# fellow owners i need birthday present ideas :D



## Buddy (Mar 13, 2011)

So my boys got skipped for Christmas. I am a terrible mother, I know but my human family comes first in the present department. Anyway the boy's "birthday" is the day after valentine's day. (I have no idea when it actually is since I bought them from petsmart, and I am pretty sure my pew is almost two.  )Anyway they have a double unit critter nation (yes for three rats lol) and its pretty darn bare so for those of you who spoil your babies and cram as many toys as you can into your cages could you give me a hand on what to get? Pretty please?? Oh and my boys go nuts for chewing hammock strings so I need to find a way to get them not to chew their beds down.What kind of beds do you use?Shelters?hideaways?And other random fun toys that your ratties seem to like.Thanks to all that help me out. I want this year to be extra special for them. :3


----------



## NightFury (Dec 9, 2011)

I spoil my girls every once in a while with a whole role of toilet paper. They love to shred it up, it is a bit messy tho. But they seem to enjoy it c:


----------



## BigBen (Nov 22, 2011)

Empty tissue boxes make great nest boxes, and my rats like scraps of fabric that they can drag wherever they want. I also got a cheap ($2) plastic bowl from the Dollar Store, cut a couple of doorways in it, and _voilà!_ another nest box. And you can try either zip ties or metal shower-curtain hooks to hold up the hammocks.
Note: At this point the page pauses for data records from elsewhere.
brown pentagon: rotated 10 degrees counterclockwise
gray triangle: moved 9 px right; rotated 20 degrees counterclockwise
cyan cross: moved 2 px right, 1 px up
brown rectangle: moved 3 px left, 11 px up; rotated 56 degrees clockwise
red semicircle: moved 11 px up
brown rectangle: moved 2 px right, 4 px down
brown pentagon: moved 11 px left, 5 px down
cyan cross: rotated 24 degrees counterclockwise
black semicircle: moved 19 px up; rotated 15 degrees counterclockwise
My girls like their Wodent Wheel, although the boys disdain it, even to sleep in.


----------



## A.ngelF.eathers (Jul 6, 2011)

Shopping for pets! ooooOoOOoO I love it xD I'd rather buy things for my animals than myself.

http://www.amazon.com/gp/product/B0...&pf_rd_t=101&pf_rd_p=470938631&pf_rd_i=507846 I'm waiting to get one of these  A local petstore sells these and- come to think of it, why didn't I buy one D<

http://www.amazon.com/Ware-Double-F...G72O/ref=sr_1_2?ie=UTF8&qid=1325558986&sr=8-2 My boys have this and it's so fuzzywuzzy and warm. 
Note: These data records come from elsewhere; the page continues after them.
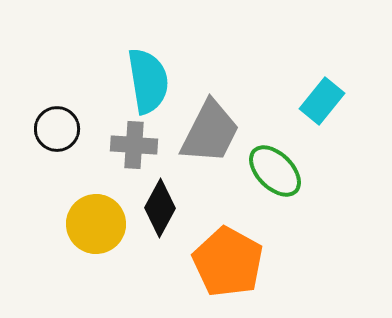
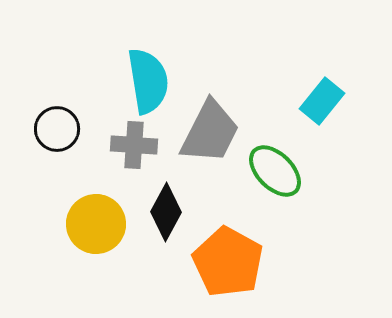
black diamond: moved 6 px right, 4 px down
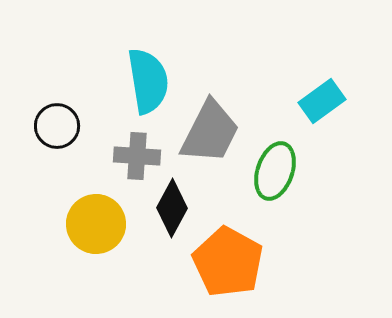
cyan rectangle: rotated 15 degrees clockwise
black circle: moved 3 px up
gray cross: moved 3 px right, 11 px down
green ellipse: rotated 64 degrees clockwise
black diamond: moved 6 px right, 4 px up
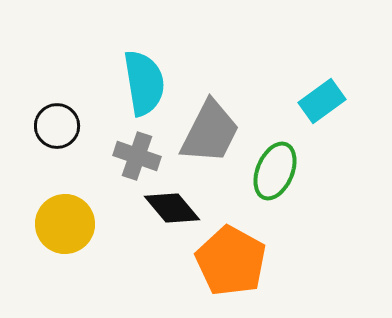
cyan semicircle: moved 4 px left, 2 px down
gray cross: rotated 15 degrees clockwise
green ellipse: rotated 4 degrees clockwise
black diamond: rotated 68 degrees counterclockwise
yellow circle: moved 31 px left
orange pentagon: moved 3 px right, 1 px up
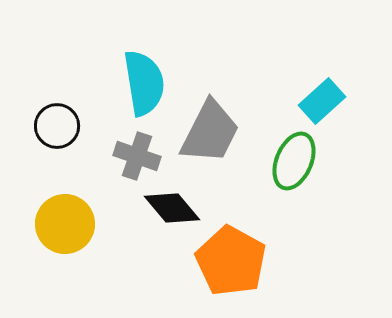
cyan rectangle: rotated 6 degrees counterclockwise
green ellipse: moved 19 px right, 10 px up
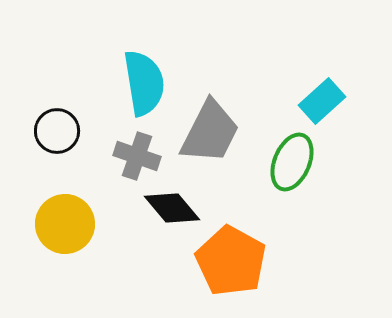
black circle: moved 5 px down
green ellipse: moved 2 px left, 1 px down
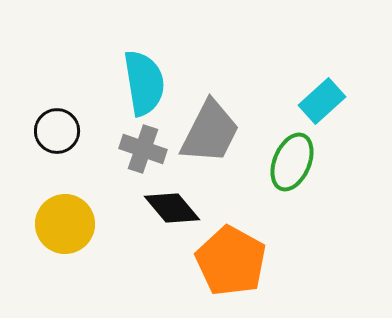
gray cross: moved 6 px right, 7 px up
http://www.amazon.com/Super-Pet-Ham...UU/ref=sr_1_12?ie=UTF8&qid=1325558986&sr=8-12 And my double rex boy lovessss his cozy cup. 

You don't necessarily have to order these offline. Sometimes stores will have them (as you said you got them from a Petsmart surely they will have these things and more)
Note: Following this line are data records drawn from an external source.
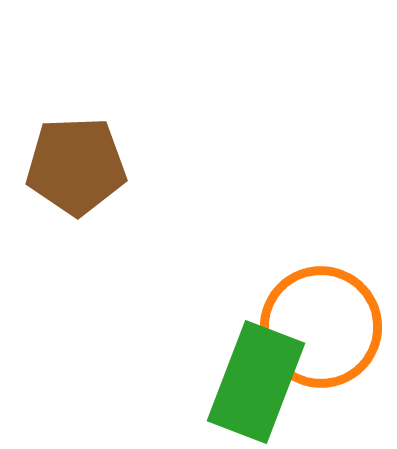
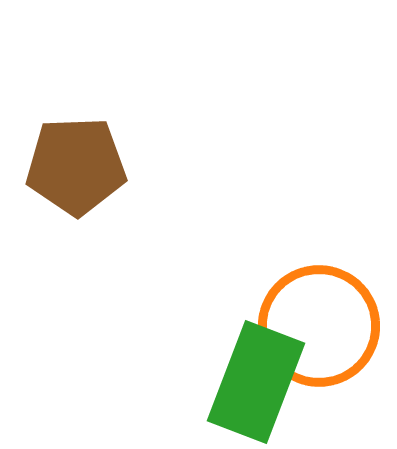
orange circle: moved 2 px left, 1 px up
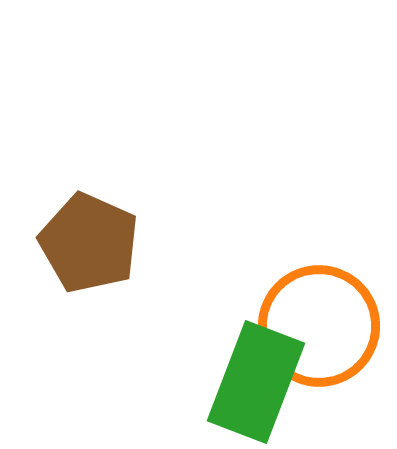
brown pentagon: moved 13 px right, 77 px down; rotated 26 degrees clockwise
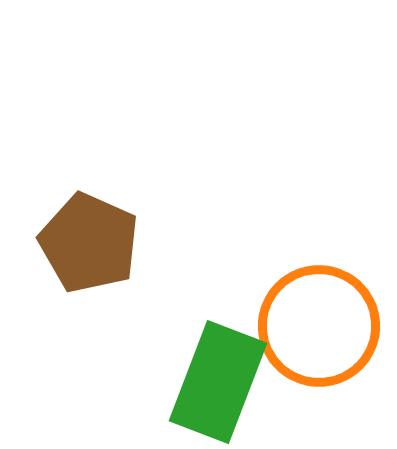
green rectangle: moved 38 px left
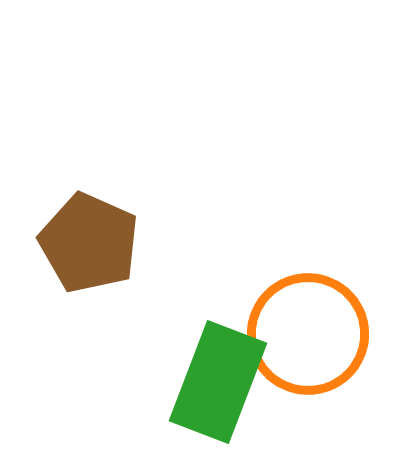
orange circle: moved 11 px left, 8 px down
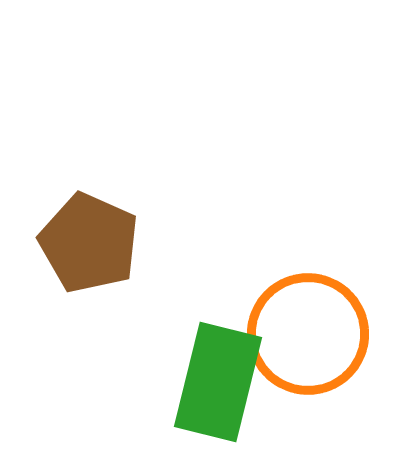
green rectangle: rotated 7 degrees counterclockwise
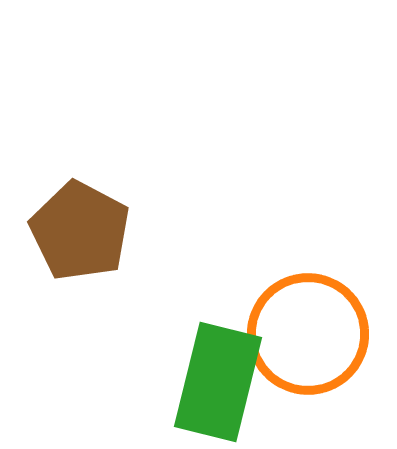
brown pentagon: moved 9 px left, 12 px up; rotated 4 degrees clockwise
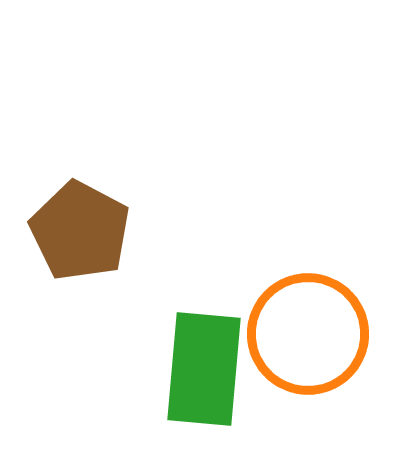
green rectangle: moved 14 px left, 13 px up; rotated 9 degrees counterclockwise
OR, you could make some little accessories and things if you like sewing (I'm wretched at it though D: ) that way you could customize.


----------



## GhostMouse (Sep 6, 2011)

I have two hammocks with strap-style hangers. One has already been destroyed as they chewed off two of the straps. I have since discovered (and much prefer) hammocks with grommets instead.

Like so:



















The exception would be cubes, my destructive little (b)rats leave cube straps alone. They also just got a "sleeping bag" style "hammock." I don't know if you can call it a hammock since you don't hang it up. It's basically just a cozy pocket they can crawl into that sits on the floor of the cage. They can move it wherever they like, and if they chew it up, at least there's no risk of falling. Mine love theirs.

They also get empty toilet paper/paper towel rolls, baby blocks (Buster _loves_ to arrange his blocks), those jingly cat balls (the plastic ones with bells inside), corks from wine/beer (alcohol flavored things are a big hit, and destroying corks is their favorite hobby), and this thing I found at Petco gets played with/chewed/moved a lot.

I've also seen that black drain tubing stuff (usually it's for burying in the ground to help drain water) used as a cheap alternative to tubes. I have yet to pick some up, but it looks like a great idea to me. Much cheaper than those ferret tubes and tunnels.


----------



## RatMama13 (Aug 20, 2011)

My fiance bales hay and he saved the extra thick cardboard tubes from the center of the netting rolls and we cut it into various lengths and my rats love them! You can hang them up (we use wire) in the cage for a solid hammock type thing or leave them in the cage. PVC pipe is also a biggie. You can get all lengths, widths and shapes! and it can be relatively inexpensive


----------



## Buddy (Mar 13, 2011)

Thanks everyone. And the boys will be sure to have an awesome first birthday!


----------



## saisa (Jan 10, 2012)

i find putting frozen peas in a shallow water dish is a fun birthday activity my boys loved it! there ARE ALSO GREAT CAKE RECIPES ON THE WEB


----------